Le TEP identifie l'accumulation de bêta-amyloïde chez des militaires exposés aux explosions
MARDI 09 MAI 2023
De nouvelles recherches publiées dans la Revue Radiology révèlent que les cerveaux de militaires, par ailleurs en bonne santé, qui sont exposés à des explosions, présentent une accumulation cérébrale anormale de protéine bêta-amyloïde, celle-là même qui joue un rôle dans le développement de la maladie d'Alzheimer. Une population contrôle du même âge ne présente pas de telle accumulation de bêta-amyloïde.

Les recherches menées au cours des dernières décennies suggèrent qu'il pourrait y avoir une relation entre les lésions cérébrales traumatiques répétitives ou graves (TRG) et l'accumulation anormale de bêta-amyloïde. Certaines formes de bêta-amyloïde peuvent s'accumuler dans des circonvolutions et des plaques cérébrales, ce qui peut entraîner un déclin cognitif et des maladies neurodégénératives telles que la maladie d'Alzheimer.
L’accumulation de bêta-amyloïde proposée comme événement précoce de la maladie l’Alzheimer
Une étude récente publiée dans la Revue Radiology se propose d’analyser les cerveaux de militaires, en bonne santé, mais soumis à des explosions fréquentes. « L'amyloïde bêta est une molécule que l'on ne trouve normalement pas dans le cerveau des jeunes patients, précise l'auteur de l'étude, le Pr Carlos Leiva-Salinas, professeur agrégé de radiologie à la faculté de médecine de l'Université du Missouri à Columbia (Missouri – USA). L'accumulation de bêta-amyloïde dans le cerveau est proposée comme un événement précoce dans la pathogenèse de la maladie d'Alzheimer, le type de démence qui affecte des millions de personnes. »
Les lésions cérébrales TRG peuvent être le résultat d'un traumatisme crânien direct, comme lors d’une chute ou de la pratique d’un sport de contact, mais il peut également résulter de forces indirectes, telles que les ondes de choc des explosions sur le champ de bataille, qui secouent violemment le cerveau dans le crâne. Des études d'autopsie antérieures ont montré la présence de plaques amyloïdes quelques heures après une lésion cérébrale grave.
Une étude explore le cerveau des militaires exposés aux explosions à l’aide du TEP
« Le TEP pourrait être utilisé pour identifier l'accumulation de bêta-amyloïde à un stade précoce chez les personnes ou les professions exposées à des lésions cérébrales traumatiques telles que le personnel militaire, les policiers, les pompiers, voire les joueurs de football américain », poursuit le Pr Leiva-Salinas. Pour l'étude, les chercheurs ont recruté neuf instructeurs militaires de grenades ou de défonceuses à la base militaire de Fort Leonard Wood, dans le Missouri, de janvier 2020 à décembre 2021. Les instructeurs de grenades et de défonceuses sont des officiers militaires qui forment les recrues à l'utilisation de grenades à main, d'explosifs ou d'autres méthodes mécaniques pour forcer les portes.
Neuf civils supplémentaires ont été inclus dans l'étude en tant que groupe témoin en bonne santé. Tous les participants n'avaient aucun antécédent de commotion cérébrale et ils étaient tous des hommes au début de la trentaine, un âge auquel l'accumulation d'amyloïde n'est pas attendue. Les 18 participants ont été évalués deux fois. La première évaluation visait à établir une ligne de base et la seconde a eu lieu après l'exposition au souffle d’une explosion, environ cinq mois après l'examen de base. Les instructeurs militaires ont rempli un journal numérique avec le nombre d'expositions aux explosions, y compris les tirs d'armes. Les participants témoins ont été évalués à des moments similaires.

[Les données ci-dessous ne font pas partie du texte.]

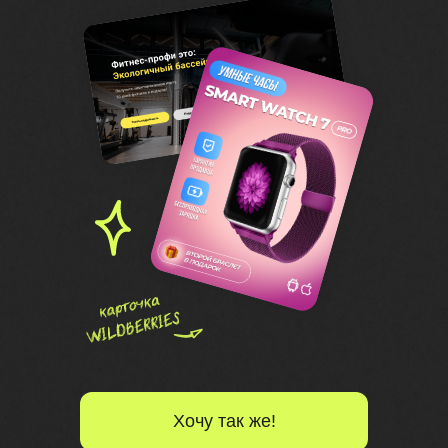
Хочу так же!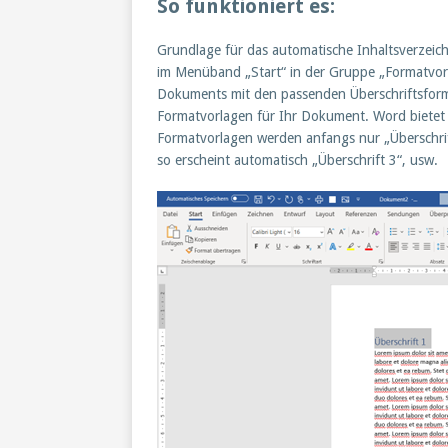
So funktioniert es:
Grundlage für das automatische Inhaltsverzeich
im Menüband „Start“ in der Gruppe „Formatvorla
Dokuments mit den passenden Überschriftsforma
Formatvorlagen für Ihr Dokument. Word bietet Ü
Formatvorlagen werden anfangs nur „Überschrift
so erscheint automatisch „Überschrift 3“, usw.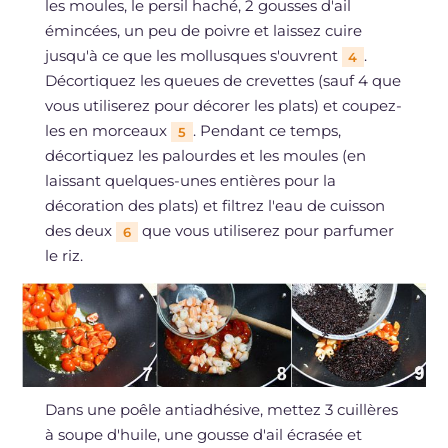
les moules, le persil haché, 2 gousses d'ail
émincées, un peu de poivre et laissez cuire
jusqu'à ce que les mollusques s'ouvrent
.
4
Décortiquez les queues de crevettes (sauf 4 que
vous utiliserez pour décorer les plats) et coupez-
les en morceaux
. Pendant ce temps,
5
décortiquez les palourdes et les moules (en
laissant quelques-unes entières pour la
décoration des plats) et filtrez l'eau de cuisson
des deux
que vous utiliserez pour parfumer
6
le riz.
Dans une poêle antiadhésive, mettez 3 cuillères
à soupe d'huile, une gousse d'ail écrasée et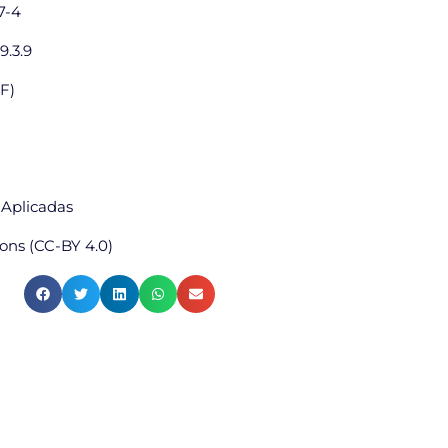
7-4
9.3.9
DF)
 Aplicadas
ns (CC-BY 4.0)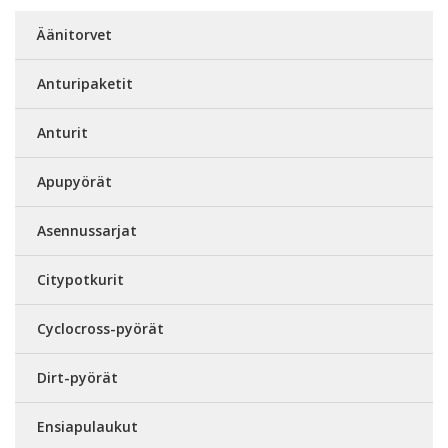
Äänitorvet
Anturipaketit
Anturit
Apupyörät
Asennussarjat
Citypotkurit
Cyclocross-pyörät
Dirt-pyörät
Ensiapulaukut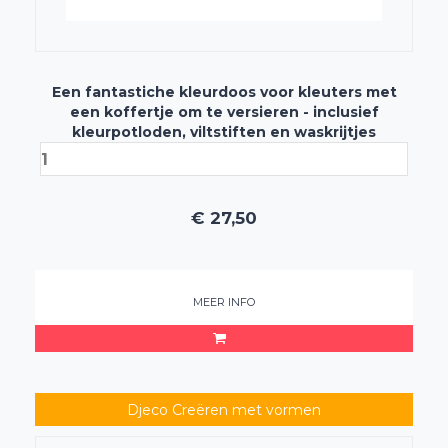
Een fantastiche kleurdoos voor kleuters met
een koffertje om te versieren - inclusief
kleurpotloden, viltstiften en waskrijtjes
€
27,50
MEER INFO
Djeco Creëren met vormen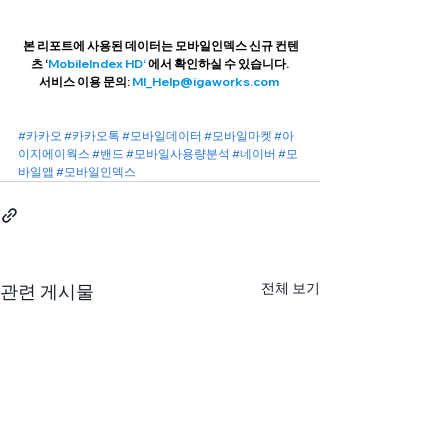
 본 리포트에 사용된 데이터는 모바일인덱스 신규 컨텐
츠 ‘
MobileIndex HD‘ 
에서 확인하실 수 있습니다.
서비스 이용 문의: 
MI_Help@igaworks.com 
#카카오
#카카오톡
#모바일데이터
#모바일마켓
#아
이지에이웍스
#밴드
#모바일사용량분석
#네이버
#모
바일앱
#모바일인덱스
전체 보기
관련 게시물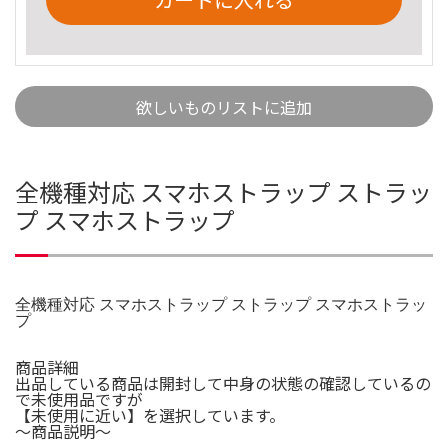
欲しいものリストに追加
全機種対応 スマホストラップ ストラッ
プ スマホストラップ
全機種対応 スマホストラップ ストラップ スマホストラッ
プ
商品詳細
出品している商品は開封して中身の状態の確認しているの
で未使用品ですが
【未使用に近い】を選択しています。
〜商品説明〜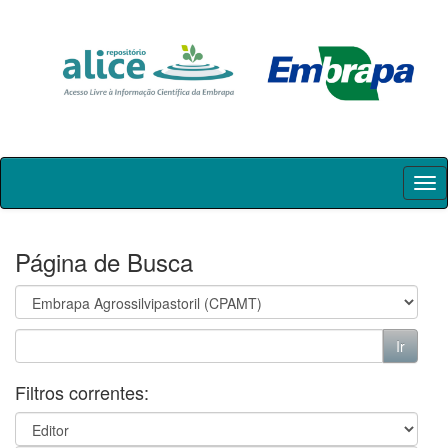
Skip
navigation
Página de Busca
Filtros correntes: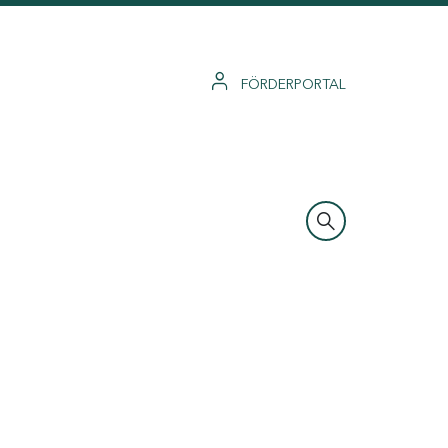
FÖRDERPORTAL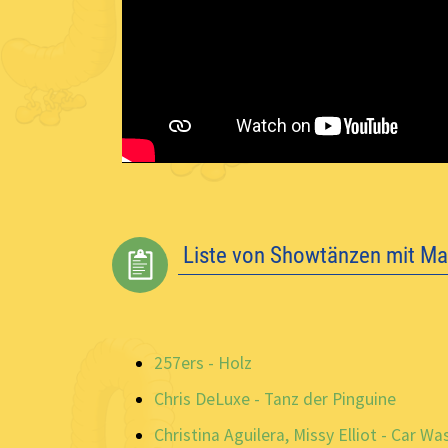
Liste von Showtänzen mit Mat
257ers - Holz
Chris DeLuxe - Tanz der Pinguine
Christina Aguilera, Missy Elliot - Car Wa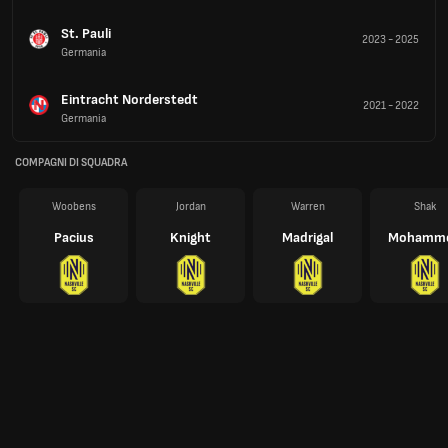
St. Pauli
2023
-
2025
Germania
Eintracht Norderstedt
2021
-
2022
Germania
COMPAGNI DI SQUADRA
Woobens
Jordan
Warren
Shak
Pacius
Knight
Madrigal
Mohamm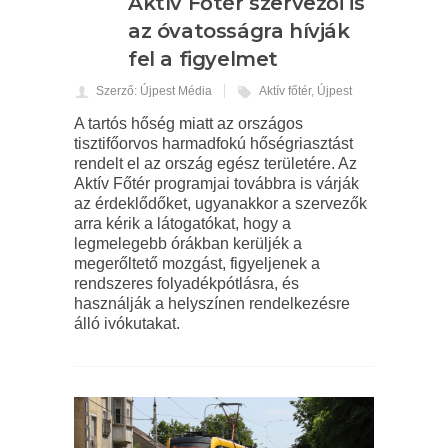
Aktív Főtér szervezői is
az óvatosságra hívják
fel a figyelmet
Szerző: Újpest Média
Aktív főtér
,
Újpest
A tartós hőség miatt az országos
tisztifőorvos harmadfokú hőségriasztást
rendelt el az ország egész területére. Az
Aktív Főtér programjai továbbra is várják
az érdeklődőket, ugyanakkor a szervezők
arra kérik a látogatókat, hogy a
legmelegebb órákban kerüljék a
megerőltető mozgást, figyeljenek a
rendszeres folyadékpótlásra, és
használják a helyszínen rendelkezésre
álló ivókutakat.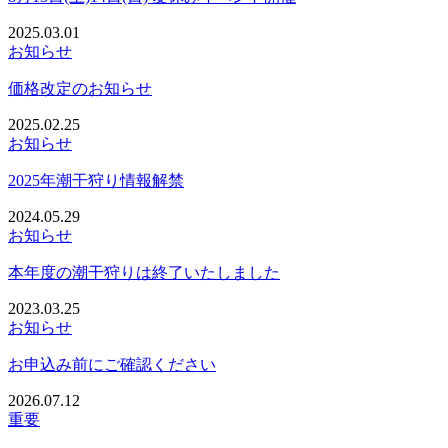
2025.03.01
お知らせ
価格改定のお知らせ
2025.02.25
お知らせ
2025年潮干狩り情報解禁
2024.05.29
お知らせ
本年度の潮干狩りは終了いたしました
2023.03.25
お知らせ
お申込み前にご確認ください
2026.07.12
重要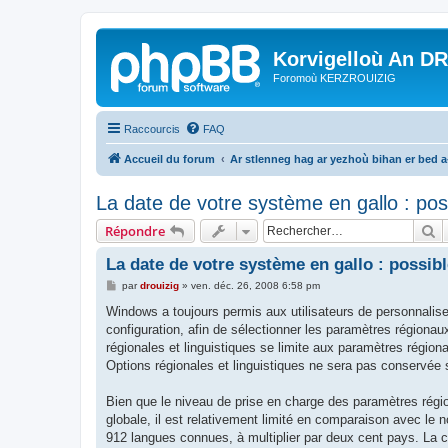
Korvigelloù An D
Foromoù KERZROUIZIG
Raccourcis
FAQ
Accueil du forum
Ar stlenneg hag ar yezhoù bihan er bed 
La date de votre système en gallo : pos
R
Répondre
La date de votre système en gallo : possibl
M
par
drouizig
»
ven. déc. 26, 2008 6:58 pm
e
s
Windows a toujours permis aux utilisateurs de personnaliser
s
configuration, afin de sélectionner les paramètres régionaux
a
g
régionales et linguistiques se limite aux paramètres région
e
Options régionales et linguistiques ne sera pas conservée 
Bien que le niveau de prise en charge des paramètres rég
globale, il est relativement limité en comparaison avec l
912 langues connues, à multiplier par deux cent pays. La c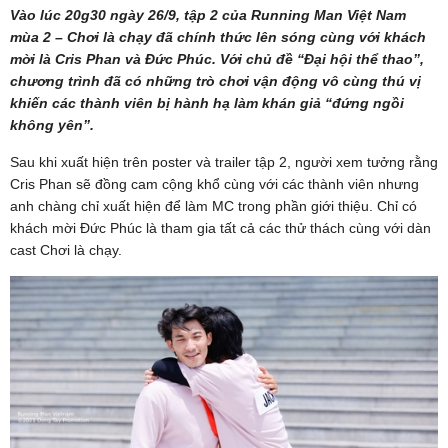
Vào lúc 20g30 ngày 26/9, tập 2 của Running Man Việt Nam
mùa 2 – Chơi là chạy đã chính thức lên sóng cùng với khách
mời là Cris Phan và Đức Phúc. Với chủ đề “Đại hội thể thao”,
chương trình đã có những trò chơi vận động vô cùng thú vị
khiến các thành viên bị hành hạ làm khán giả “đứng ngồi
không yên”.
Sau khi xuất hiện trên poster và trailer tập 2, người xem tưởng rằng
Cris Phan sẽ đồng cam cộng khổ cùng với các thành viên nhưng
anh chàng chỉ xuất hiện để làm MC trong phần giới thiệu. Chỉ có
khách mời Đức Phúc là tham gia tất cả các thử thách cùng với dàn
cast Chơi là chạy.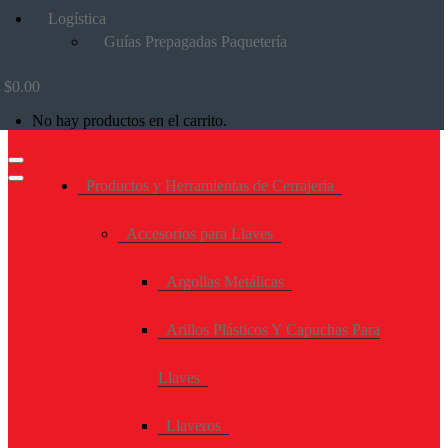
Logística
Guías Prepagadas Paquetería
$
0.00
No hay productos en el carrito.
Productos y Herramientas de Cerrajeria
Accesorios para Llaves
Argollas Metálicas
Arillos Plásticos Y Capuchas Para
Llaves
Llaveros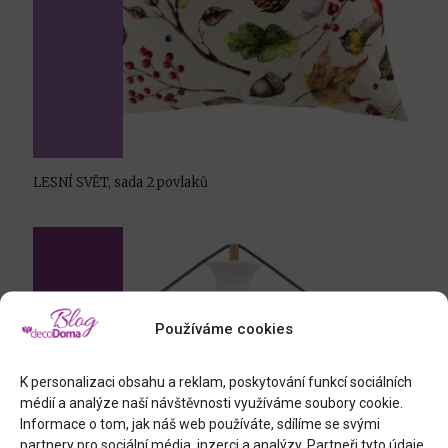
LESNÍ SVĚT, sada 2 povlaků
Používáme cookies
K personalizaci obsahu a reklam, poskytování funkcí sociálních
médií a analýze naší návštěvnosti využíváme soubory cookie.
Informace o tom, jak náš web používáte, sdílíme se svými
partnery pro sociální média, inzerci a analýzy. Partneři tyto údaje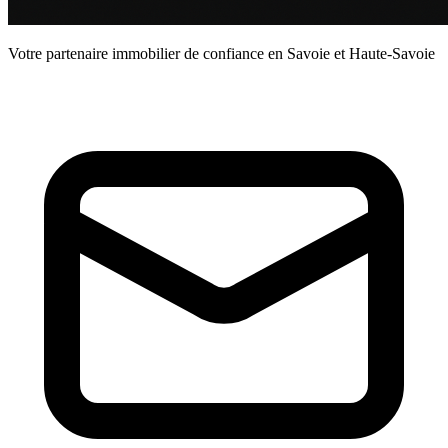
Votre partenaire immobilier de confiance en Savoie et Haute-Savoie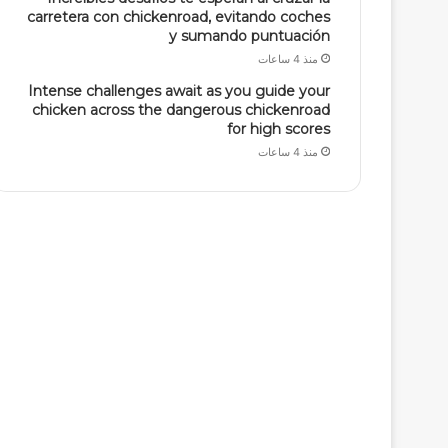
carretera con chickenroad, evitando coches
y sumando puntuación
منذ 4 ساعات
Intense challenges await as you guide your
chicken across the dangerous chickenroad
for high scores
منذ 4 ساعات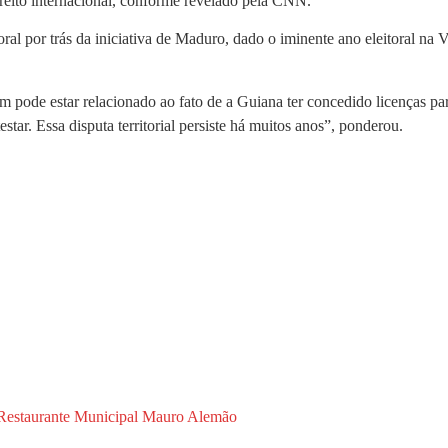
ireito internacional, conforme revelado pela CNN.
ral por trás da iniciativa de Maduro, dado o iminente ano eleitoral n
pode estar relacionado ao fato de a Guiana ter concedido licenças par
tar. Essa disputa territorial persiste há muitos anos”, ponderou.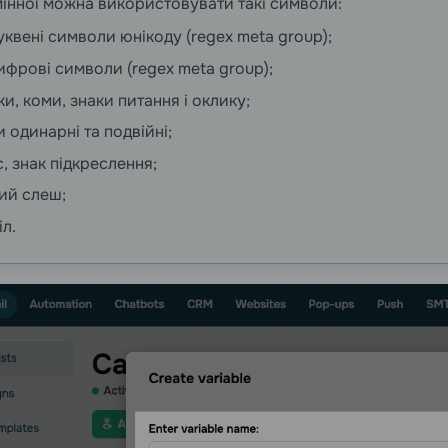
змінної можна використовувати такі символи:
буквені символи юнікоду (regex meta group);
цифрові символи (regex meta group);
ки, коми, знаки питання і оклику;
и одинарні та подвійні;
с, знак підкреслення;
ий слеш;
іл.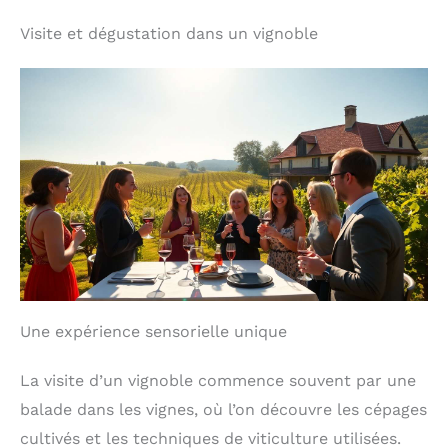
Visite et dégustation dans un vignoble
Une expérience sensorielle unique
La visite d’un vignoble commence souvent par une
balade dans les vignes, où l’on découvre les cépages
cultivés et les techniques de viticulture utilisées.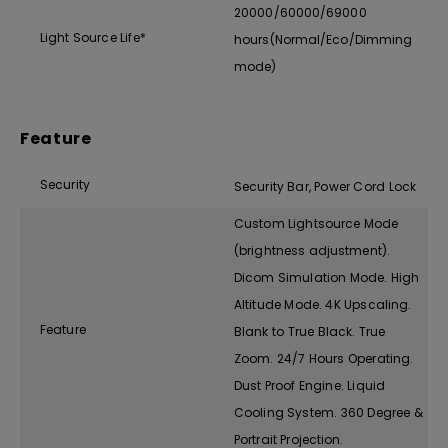
20000/60000/69000
Light Source Life*
hours(Normal/Eco/Dimming
mode)
Feature
Security
Security Bar, Power Cord Lock
Custom Lightsource Mode
(brightness adjustment).
Dicom Simulation Mode. High
Altitude Mode. 4K Upscaling.
Feature
Blank to True Black. True
Zoom. 24/7 Hours Operating.
Dust Proof Engine. Liquid
Cooling System. 360 Degree &
Portrait Projection.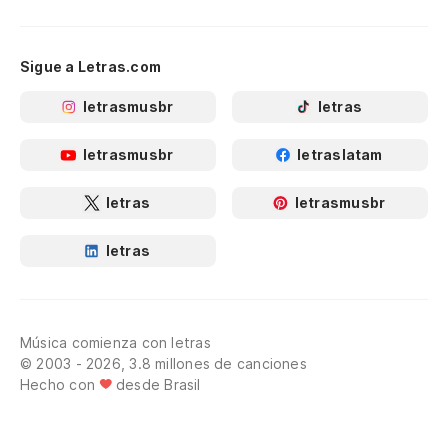
Sigue a Letras.com
letrasmusbr
letras
letrasmusbr
letraslatam
letras
letrasmusbr
letras
Música comienza con letras
© 2003 - 2026, 3.8 millones de canciones
Hecho con
desde Brasil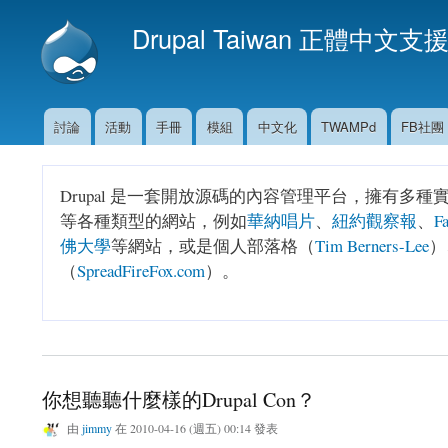
Drupal Taiwan 正體中文支
討論
活動
手冊
模組
中文化
TWAMPd
FB社團
主選單
Drupal 是一套開放源碼的內容管理平台，擁有
等各種類型的網站，例如
華納唱片
、
紐約觀察報
、
F
佛大學
等網站，或是個人部落格（
Tim Berners-Lee
）
（
SpreadFireFox.com
）。
你想聽聽什麼樣的Drupal Con？
由
jimmy
在 2010-04-16 (週五) 00:14 發表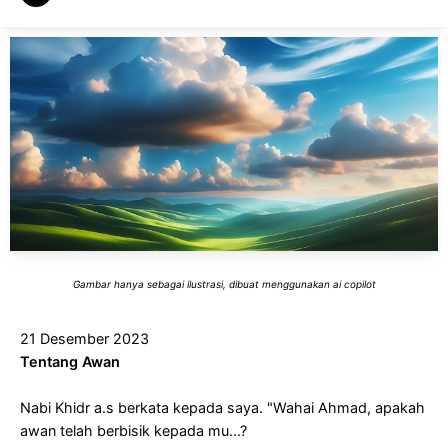
Gambar hanya sebagai ilustrasi, dibuat menggunakan ai copilot
21 Desember 2023
Tentang Awan
Nabi Khidr a.s berkata kepada saya. "Wahai Ahmad, apakah
awan telah berbisik kepada mu...?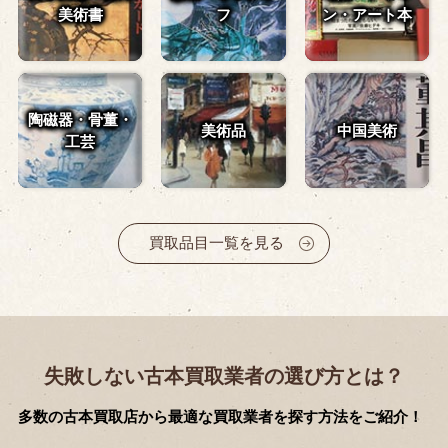
美術書
フ
ン・
アート本
陶磁器・骨董・
美術品
中国美術
工芸
買取品目一覧を見る
失敗しない古本買取業者の選び方とは？
多数の古本買取店から最適な買取業者を探す方法をご紹介！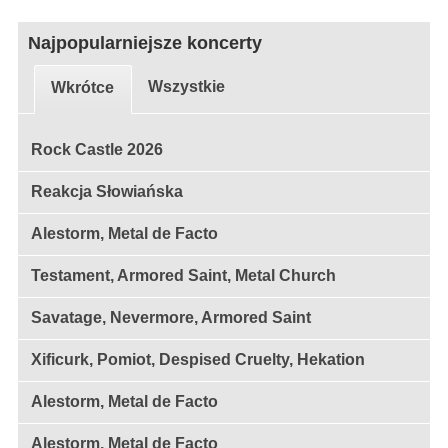
Najpopularniejsze koncerty
Wszystkie
Wkrótce
Rock Castle 2026
Reakcja Słowiańska
Alestorm, Metal de Facto
Testament, Armored Saint, Metal Church
Savatage, Nevermore, Armored Saint
Xificurk, Pomiot, Despised Cruelty, Hekation
Alestorm, Metal de Facto
Alestorm, Metal de Facto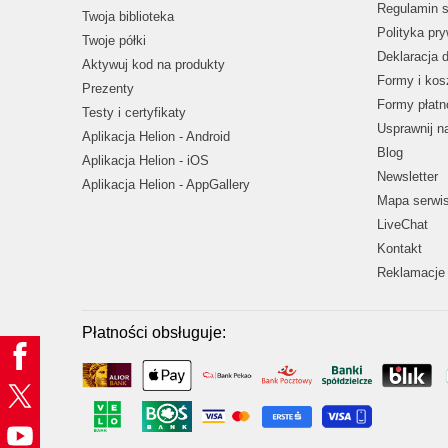
Regulamin s
Twoja biblioteka
Polityka pr
Twoje półki
Deklaracja 
Aktywuj kod na produkty
Formy i kos
Prezenty
Formy płatn
Testy i certyfikaty
Usprawnij 
Aplikacja Helion - Android
Blog
Aplikacja Helion - iOS
Newsletter
Aplikacja Helion - AppGallery
Mapa serwi
LiveChat
Kontakt
Reklamacje 
Płatności obsługuje:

La bêta-amyloïde s’accumule dans la plupart des cerveaux de militaires exposés
Tous les participants ont fait l’objet d’une TEP cérébrale afin d’évaluer et de quantifier les changements amyloïdes. Un logiciel d'analyse a été utilisé pour segmenter les six régions du cerveau qui sont généralement associées à la maladie d'Alzheimer et aux lésions TRG. Une accumulation anormale d'amyloïde a été observée chez six des neuf participants exposés à des explosions. Trois d’entre eux avaient une région du cerveau présentant une accumulation amyloïde accrue, deux avaient deux régions touchées et un participant avait trois régions présentant une accumulation anormale. Aucun des participants témoins sains n'a montré d'accumulation anormale d'amyloïde.
« Des recherches supplémentaires doivent être menées pour établir la relation entre la fréquence et la gravité des lésions cérébrales traumatiques et le degré de changements amyloïdes dans le cerveau, le cours naturel de l'accumulation observée et d'autres facteurs de risque biologiques potentiels pour le dépôt de plaque amyloïde et le développement du déclin cognitif », conclut le Pr Leiva-Salinas.